GIVEN INFORMATION:
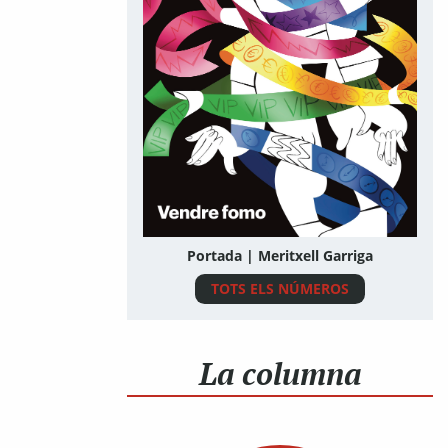
Portada | Meritxell Garriga
TOTS ELS NÚMEROS
La columna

REQUIREMENT:
Transcribe the data exactly and leave no picture in the copy.

PROBLEM SOLUTION:
Portada | Meritxell Garriga
TOTS ELS NÚMEROS
La columna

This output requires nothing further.